We argue that with current complexity levels and necessity of dealing with time, in addition to classical synthesis and analysis methods, we need to turn to empirical data-driven approaches which require monitoring, online measurement, online analysis, diagnosis, failure prediction and decision making to support recovery and nonstop computing and communication. To illustrate such approaches two case studies are presented: In the first case study, we address the problem of proactive fault management by demonstrating how runtime monitoring, variable selection and model re-evaluation lead to effective failure prediction.

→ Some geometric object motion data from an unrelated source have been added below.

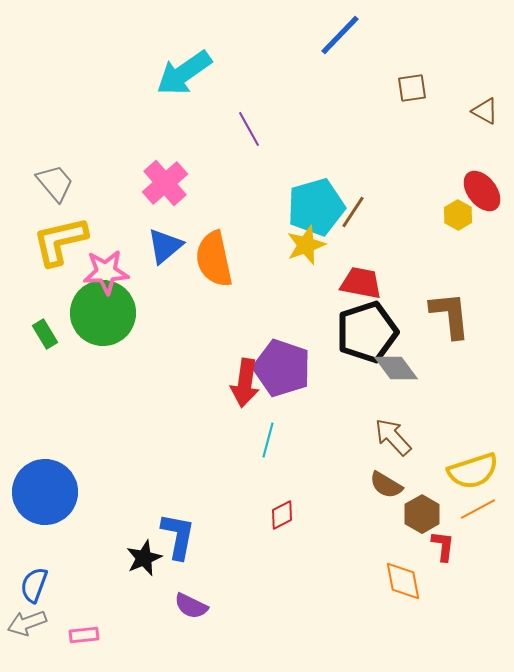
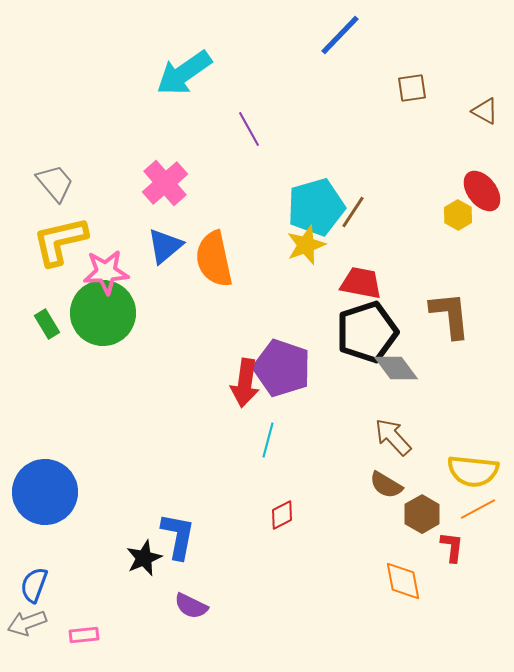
green rectangle: moved 2 px right, 10 px up
yellow semicircle: rotated 24 degrees clockwise
red L-shape: moved 9 px right, 1 px down
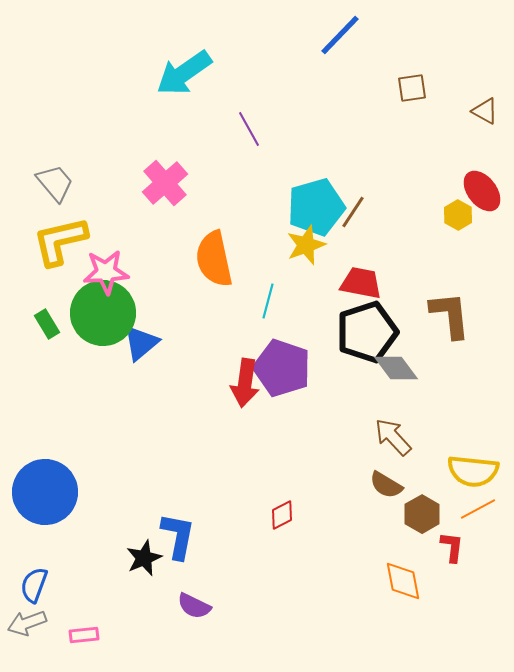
blue triangle: moved 24 px left, 97 px down
cyan line: moved 139 px up
purple semicircle: moved 3 px right
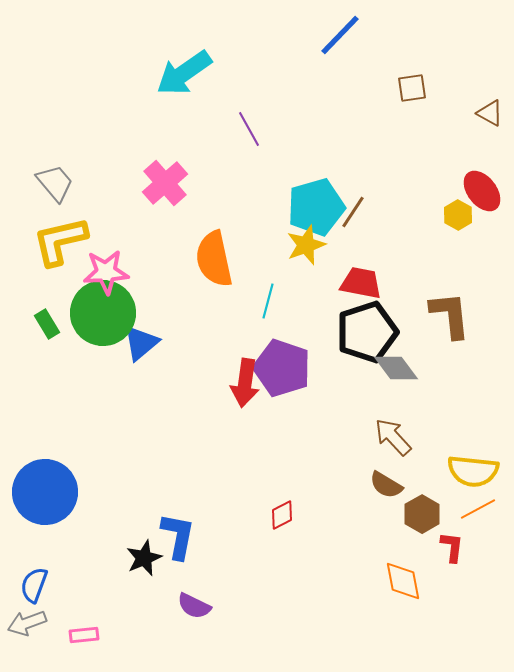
brown triangle: moved 5 px right, 2 px down
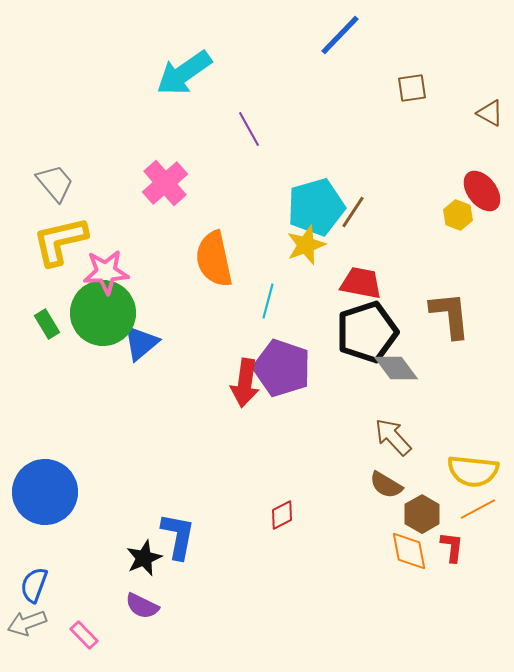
yellow hexagon: rotated 8 degrees counterclockwise
orange diamond: moved 6 px right, 30 px up
purple semicircle: moved 52 px left
pink rectangle: rotated 52 degrees clockwise
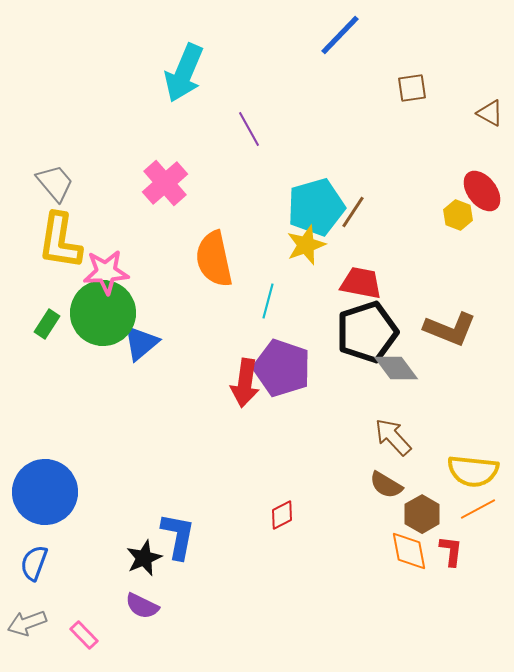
cyan arrow: rotated 32 degrees counterclockwise
yellow L-shape: rotated 68 degrees counterclockwise
brown L-shape: moved 14 px down; rotated 118 degrees clockwise
green rectangle: rotated 64 degrees clockwise
red L-shape: moved 1 px left, 4 px down
blue semicircle: moved 22 px up
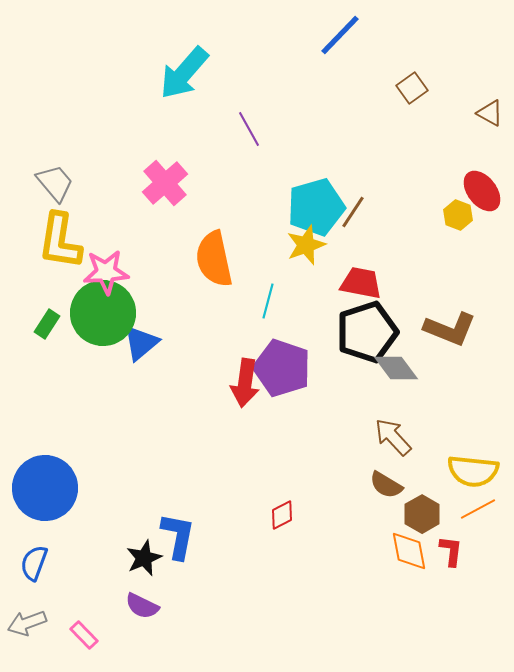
cyan arrow: rotated 18 degrees clockwise
brown square: rotated 28 degrees counterclockwise
blue circle: moved 4 px up
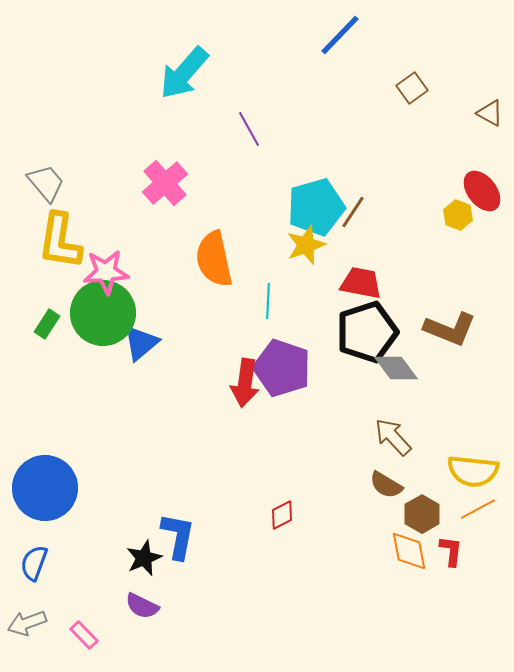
gray trapezoid: moved 9 px left
cyan line: rotated 12 degrees counterclockwise
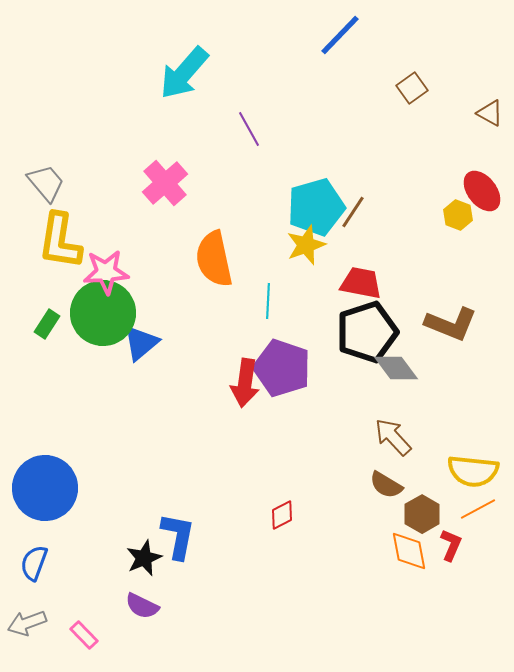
brown L-shape: moved 1 px right, 5 px up
red L-shape: moved 6 px up; rotated 16 degrees clockwise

The second case study illustrates how by observation and measurement a generator for realistic topologies of ad hoc networks has been developed. A number of topology generation algorithms for simulation of wireless multi-hop networks have been proposed but as shown in literature most of the existing node placement models create topologies that are considerably different from topologies of real networks. In order to address this issue we have developed a novel node placement algorithm - NPART that creates topologies that resemble the real networks and helps in resilience analysis.
Finally, we conclude that models derived from monitoring and measurement will continue gaining on significance and impact and list the major challenges for empirical research on dependability.
Miroslaw Malek is professor and holder of Chair in Computer Architecture and Communication at the Department of Computer Science at Humboldt University in Berlin. His research interests focus on dependable, embedded and distributed systems including failure prediction, dependable architectures and service availability. He has participated in two pioneering parallel computer projects, contributed to the theory and practice of parallel network design, developed the comparison-based method for system diagnosis, codeveloped comprehensive WSI and networks testing techniques, proposed the consensus-based framework for responsive (fault-tolerant, real-time) computer systems design and failure prediction methods and has made numerous other contributions, reflected in over 200 publications including six books and over 25 supervised Ph.D. dissertations (nine of
his students are professors). He has organized, chaired and been a program committee member of numerous IEEE and ACM international conferences and workshops. Among others, he was Program and General Chairman of the Real-Time Systems Symposium and General Chairman of the 24th Fault-Tolerant Computing Symposium, Program Co-chairman of the 22nd Symposium on Reliable Distributed Computing, Program Chairman and General Chairman of the International Service Availability Symposium. He served and serves on the editorial boards of various journals, among them the Journal of Interconnection Networks as well as Real-Time Systems journal.
He is consultant to government and companies on technical and strategic issues in information technology. Malek received his PhD in Computer Science from the Technical University of Wroclaw in Poland, spent 17 years as professor at the University of Texas at Austin and was also, among others, visiting professor at Stanford, Universita di Roma “La Sapienza”, Keio University, New York University, Chinese University of Hong Kong, and guest researcher at Bell Laboratories and IBM T.J. Watson Research Center.